After 35 years information has finally been released about what medical doctors are paid by the United States Government for the Medicare program. The American Medical Association has long opposed having this data being released. But a court order finally compelled it. The release of the data is very bullish for the drug industry, ranging from industry giants like Merck (NYSE: MRK), Pfizer (NYSE: PFE), and Eli Lilly (NYSE: LLY), and especially for companies with unique products in the pipeline like CytoDyn (OTC: CYDY).
The data showed how much more is being spent on pharmaceutical products.
That is obviously bullish for companies in the sector as Pfizer, Eli Lilly, and Merck. Most ot the physicians billing the most did so for actions using drug products.
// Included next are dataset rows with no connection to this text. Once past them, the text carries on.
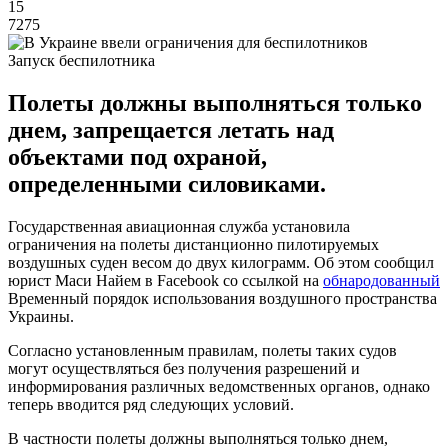
15
7275
Запуск беспилотника
Полеты должны выполняться только
днем, запрещается летать над
объектами под охраной,
определенными силовиками.
Государственная авиационная служба установила
ограничения на полеты дистанционно пилотируемых
воздушных суден весом до двух килограмм. Об этом сообщил
юрист Маси Найем в Facebook со ссылкой на
обнародованный
Временный порядок использования воздушного пространства
Украины.
Согласно установленным правилам, полеты таких судов
могут осуществляться без получения разрешений и
информирования различных ведомственных органов, однако
теперь вводится ряд следующих условий.
В частности полеты должны выполняться только днем,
As an article in The Washington Post noted about the released information, “Of $64 billion Medicare paid to doctors in 2012, $8.6 billion was used to cover drugs, an amount that has been rising for years.” There is no doubt that will go up even more in the future. If there is one thing for sure it is that health care spending will increase in the United States.
It is also bullish for biotechnology entities like CytoDyn that are working on innovative new products that save money and improve the health of the patient.
CytoDyn has PRO 140 in development. PRO 140 will allow for HIV patients to take a “drug holiday” from the medicines used to combat the virus. That will benefit the patient mentally, physically, and spiritually. It will also save a great deal of money on treatment costs.
The pharmaceutical sector is a great place to invest, as detailed in previous articles on this site.
For income investors, Merck, Eli Lilly, Pfizer, and others provide a solid, steady stream of dividend income. Growth investors should appreciate the potential of a small cap like CytoDyn. All investors should read the Medicare data to see the appeal of the drug industry as an investment.